Concurrent CTO speaks out on 'Start Over'
Feb 13, 2007 8:00 AM
IPTVU: Could you envision complementary technology to Start Over in the realm of advertising and commercials?
BC: Sure. In my opinion that's a next step of that. Clearly, right now what they are doing is the entire capture, but eventually ads would be dropped out, and you would end up with what would be utilized as a technique called playlist, so you could construct playlists of the content that would be captured and you would intermix that in eventually with addressable advertising so that you could get unique advertising to that particular profile that you're trying to match.
IPTVU: Do the MSOs have a legal obligation to run the commercials in the broadcaster's program?

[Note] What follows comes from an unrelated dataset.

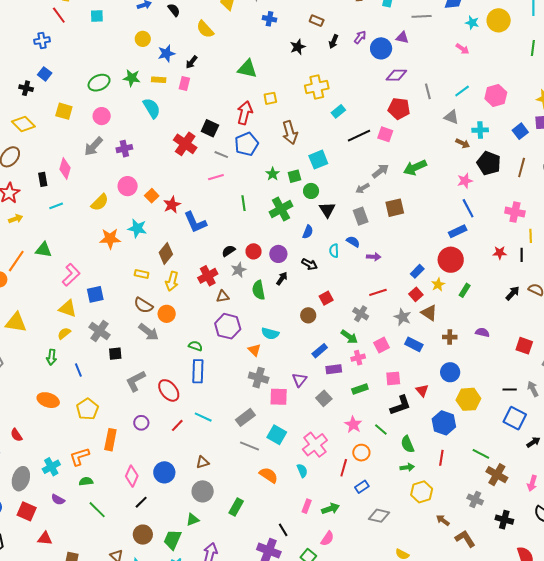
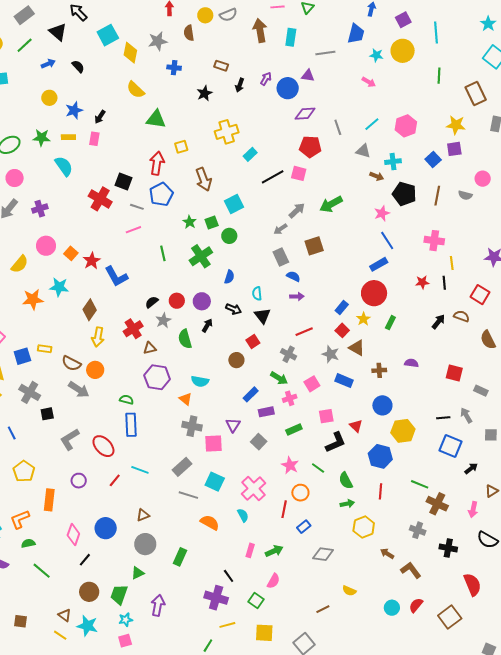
yellow semicircle: (205, 29) -> (136, 90), moved
black triangle: (327, 210) -> (262, 316), moved
blue semicircle: (353, 242) -> (293, 276), moved
yellow rectangle: (142, 274) -> (45, 349), moved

BC: Clearly they do in the live broadcast, but on replay, I don't know. I think that will depend on whatever the nature of the negotiated contract would be. Clearly, I don't get into that.
Right now, a lot of them don't keep the content on the system that long, so maybe it's not that big of an issue whether their ads are rerun or not. Eventually, as they keep the content on the systems longer, they will want to be able to insert ads that are fresh and even beyond that and ads that have a particular profile. Maybe the profile was something as rudimentary as a zip code or something like that, but eventually they will be addressable.

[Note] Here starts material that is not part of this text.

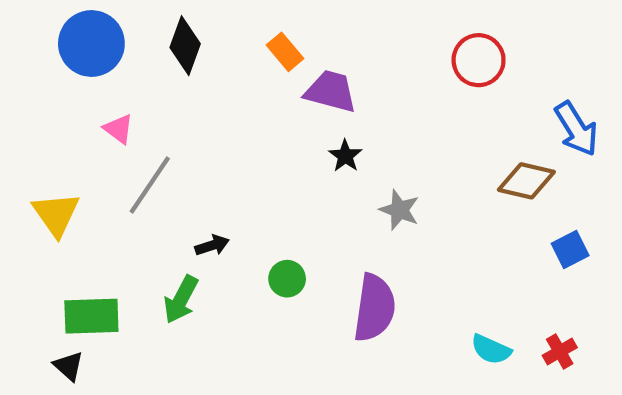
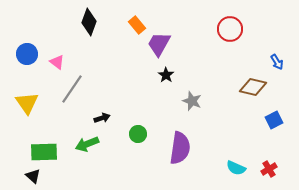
blue circle: (91, 43) -> (27, 54), moved, size x0.7
purple trapezoid: (331, 91) -> (159, 44), turned -76
blue arrow: (576, 129) -> (277, 62), size x0.6
green arrow: (181, 299) -> (87, 144), turned 40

IPTVU: Couldn't the same technology drive a service to allow viewers to request extended advertising on something that interests them?

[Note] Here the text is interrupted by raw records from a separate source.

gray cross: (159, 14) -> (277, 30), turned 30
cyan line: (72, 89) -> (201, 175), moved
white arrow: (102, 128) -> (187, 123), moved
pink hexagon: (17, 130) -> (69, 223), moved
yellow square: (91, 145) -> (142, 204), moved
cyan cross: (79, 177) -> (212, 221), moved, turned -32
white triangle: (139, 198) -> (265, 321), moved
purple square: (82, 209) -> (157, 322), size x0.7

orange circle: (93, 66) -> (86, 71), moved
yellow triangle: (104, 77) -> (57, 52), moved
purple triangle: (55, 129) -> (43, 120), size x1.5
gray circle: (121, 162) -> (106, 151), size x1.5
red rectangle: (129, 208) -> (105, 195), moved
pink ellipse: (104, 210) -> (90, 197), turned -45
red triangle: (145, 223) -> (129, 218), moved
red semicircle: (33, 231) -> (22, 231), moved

BC: There has been a lot of discussion and a lot of work behind the scenes to accomplish that, to be able to telescope ads into longer advertising segments. Maybe they get into long-format ads. Certainly, there has been a lot of discussion on how to achieve that.
IPTVU: Do you see an aligned application for this Start Over technology in the IPTV market?
BC: Oh, yes. All of this technology that I am talking about is really independent of whether it is an HFC cable application or whether it's an IPTV application. At the end of the day, the device that the media is eventually received on may be different, but what we are really talking about here is all of the infrastructure that feeds those types of devices.
So, a lot of all the hard stuff is being addressed as we speak. It will be directly portable to over applications like IPTV.
IPTVU: Is there anything else you would like to add?
BC: Clearly, rights issues will continue to be negotiated. More and more content will be available, and more and more content will be made available for a longer period of time on the system. So, there will be massive amounts of storage requires. You are correct: This will lead us down the path of being in the addressable advertising space, and I really believe that at the end of the day, all of this will get combined and all broadcast and on-demand content services will run through video server complexes. So maybe at the end of the day, a number of years from now, we may end up with the major networks — ABC, CBS, NBC and FOX — as broadcast channels and everything else being captured on the system and being able to playout on demand at the subscribers' discretion. The four broadcast networks I mentioned would be captured as well.
But I wouldn't at all be surprised if that's the model we end up with in the long run, where broadcast and on-demand is combined. We've started to see that in the QAM sharing with switched digital, so I just think the plumbing changes a little bit farther upstream from all the server complexes.